I have been crying non stop, taking herbal anxiety meds and just bascially feeling sick to my stomach.....if anyone could offer me advice I sure would appreciate it......


----------



## draconis (Oct 3, 2007)

I see two issues here the first is control. You have always been in control of the relationship and threated out when you wanted it making him prove he would work at it and proving to you that he loves you. It is hard for you to lose that control and you feel insecure about it.

The second issue is communications. The two of you lack communication.

I.) Communication~ An Open line of communication can build a great relationship, keep it moving or repair it when there is damage to it.
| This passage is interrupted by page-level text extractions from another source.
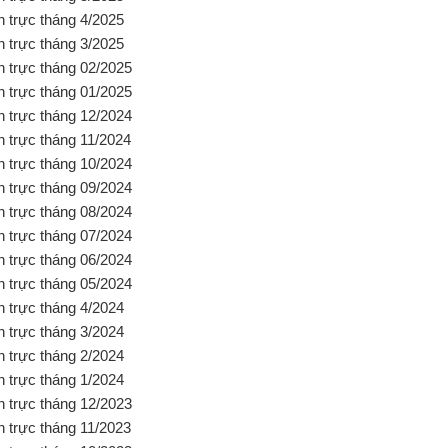
ch trực tháng 4/2025
ch trực tháng 3/2025
ch trực tháng 02/2025
ch trực tháng 01/2025
ch trực tháng 12/2024
ch trực tháng 11/2024
ch trực tháng 10/2024
ch trực tháng 09/2024
ch trực tháng 08/2024
ch trực tháng 07/2024
ch trực tháng 06/2024
ch trực tháng 05/2024
ch trực tháng 4/2024
ch trực tháng 3/2024
ch trực tháng 2/2024
ch trực tháng 1/2024
ch trực tháng 12/2023
ch trực tháng 11/2023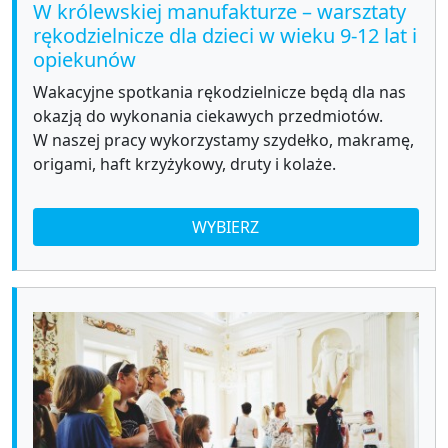
W królewskiej manufakturze – warsztaty
rękodzielnicze dla dzieci w wieku 9-12 lat i
opiekunów
Wakacyjne spotkania rękodzielnicze będą dla nas
okazją do wykonania ciekawych przedmiotów.
W naszej pracy wykorzystamy szydełko, makramę,
origami, haft krzyżykowy, druty i kolaże.
WYBIERZ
In my view there is nothing more important then being able to talk to your partner about every thing. By communicating I know my wife what she wants and what she expects. The lack of communication almost lost a great thing. The ability to communicate not only saved it but strengthened us.

A.) Listen~ A part of communication has to be the ability to listen. No one wants to spill their heart out if the other person isn’t listening or just paying lip service.

1.) Boundaries~ Listen to what your partner thinks as far as limits. Is hugging okay, how about dancing with someone else? Knowing where your boundaries are can keep you from having to repair a relationship.

B.) Acceptance~ You have to be able to accept what you are being told from your partner. Saying you do doesn’t help if you can’t or refuse to use the information.

C.) Sharing~ You must be willing to share the good and the bad of the day or even your dreams to communicate well.

D.) Conflict Resolution~ Use communication to solve your problems. Most arguments are not because people disagree but rather they can’t or will not compromise or they can’t understand what the other wants. Arguing is the worst form of talking because things not meant to be said are out of anger and most arguments would not happen if there was good communication.

http://talkaboutmarriage.com/general-relationship-discussion/322-relationship-thesis.html

draconis


----------



## SageMother (Jun 28, 2007)

There hasn't been enough time for you to adjust to the changes. I suggest you avoid thinking about when, and get on with the "how" part of your newly found direction.

Ether one of you could have called it quits in the past so nothing has actually changed in that arena. Focusing on those moments when things are going well is your best innoculation against the anxiety you are starting to build.

There will never be any guarantees, so it's best that you prepare as much as one can, for the uncertain future. This should ease your anxiety and free you to enjoy each moment as it comes.


----------



## lillylove (Nov 21, 2007)

everything you said is true, I need to focus on the now and that not what if.....as you said there is no guarantee that this will all work out, I guess I just have to have some faith and move forward, express to my husband just how much he means to me and hope for the best.

thanks for taking the time to reply, I appreciate it


----------



## Tag (Dec 1, 2007)

Live for today and not for tomorrow. If you take it easy with the present and be cool, you'll do ok. Too much unwanted stress can really ruin your just improved relationship. You dont want that to screw it up again.


----------